[Assignment]:
To complete this task, print all the data below exactly but leave out the images.

[Source data]:
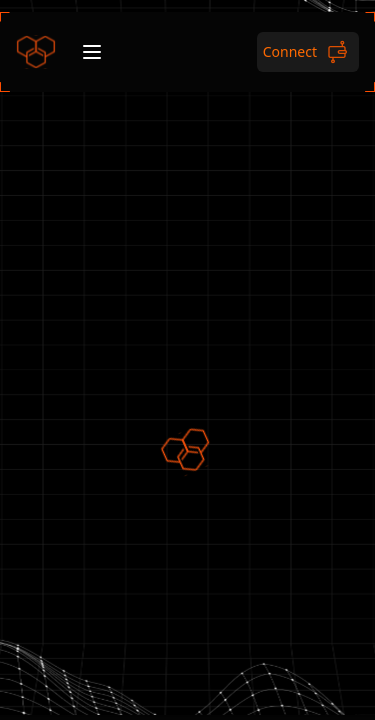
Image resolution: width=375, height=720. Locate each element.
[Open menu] (92, 52)
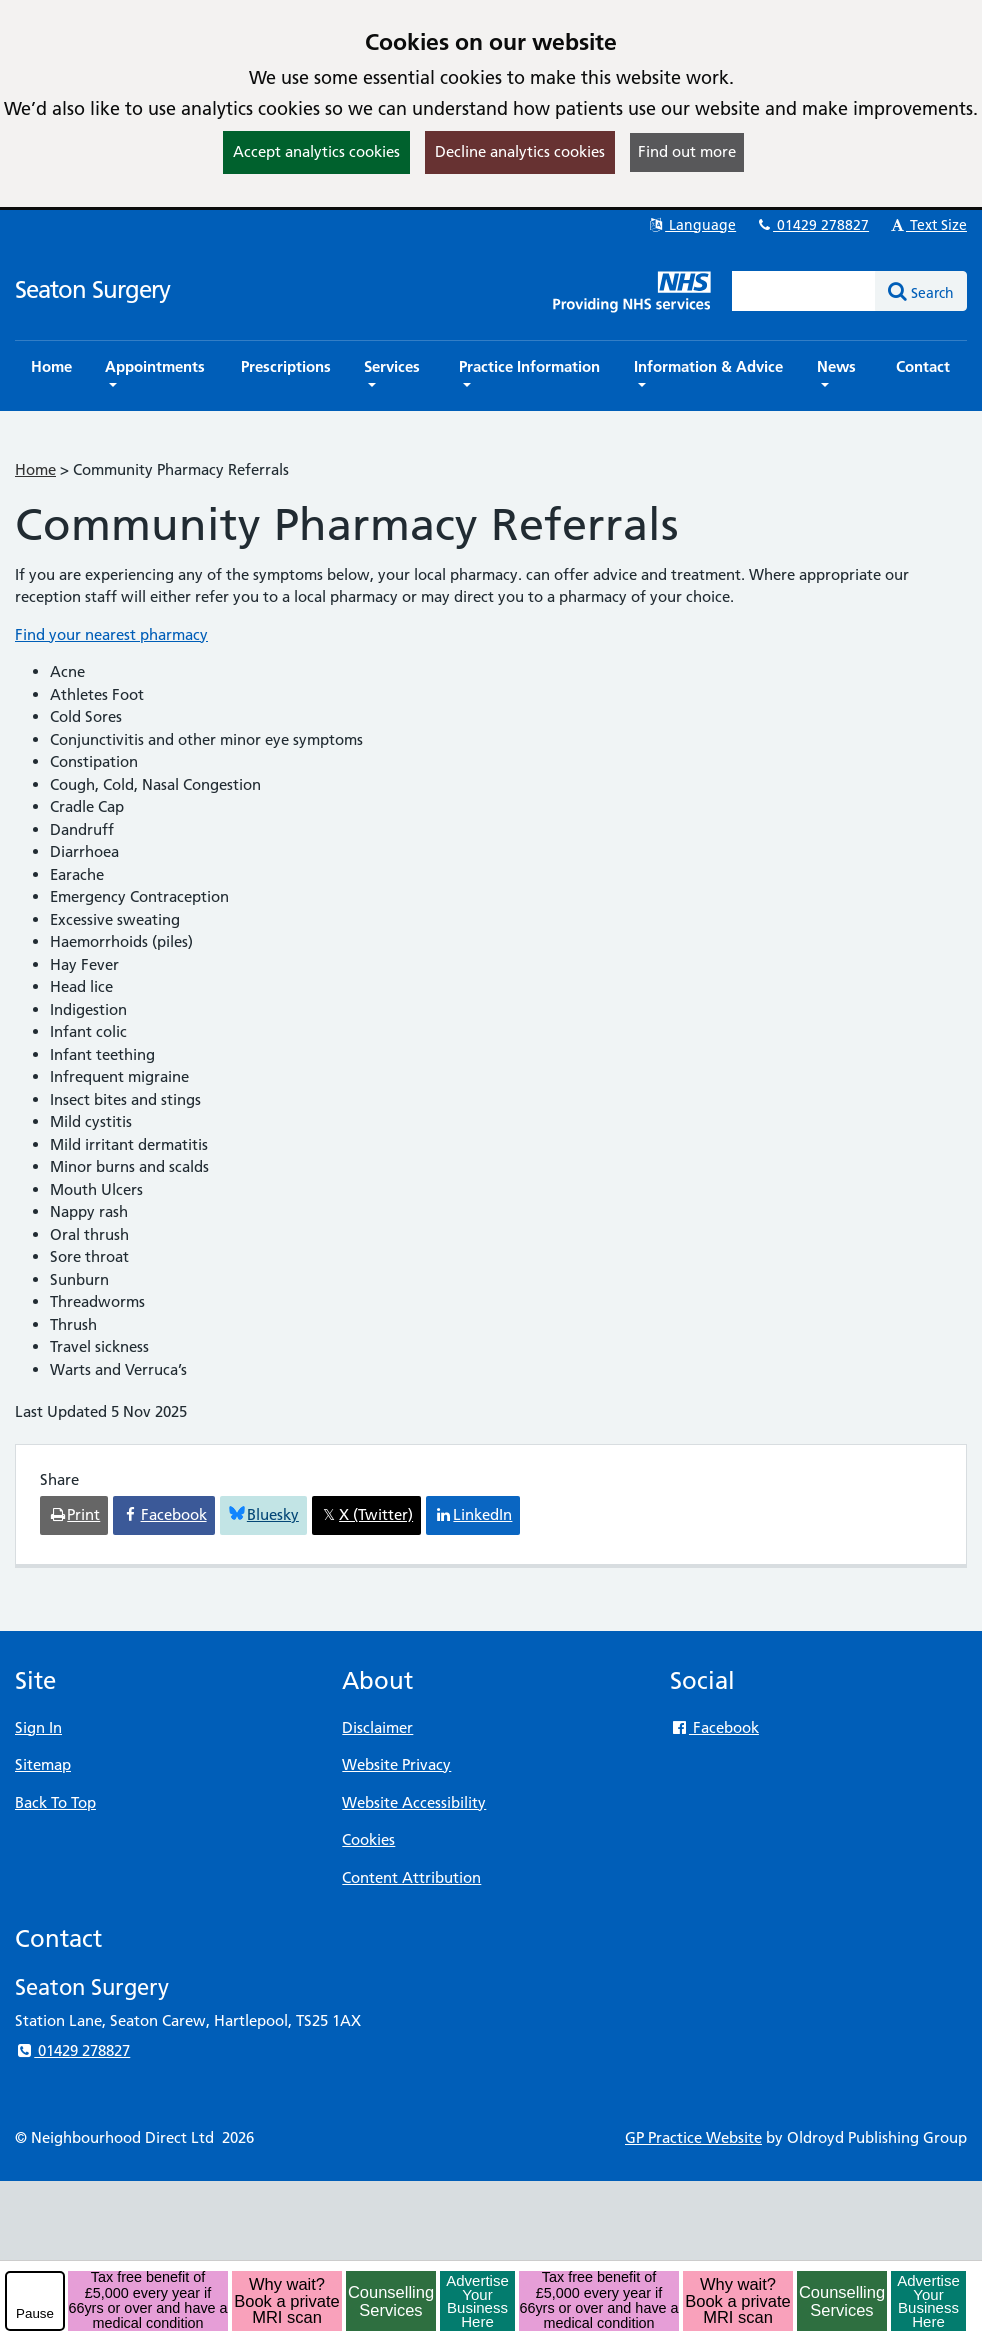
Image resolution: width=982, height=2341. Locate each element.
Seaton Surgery (92, 289)
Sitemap (43, 1764)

[Result for this task]:
Image resolution: width=375, height=720. Locate each element.
[Open menu] (92, 52)
Image resolution: width=982, height=2341. Locate each element.
Seaton Surgery (92, 289)
Sitemap (43, 1764)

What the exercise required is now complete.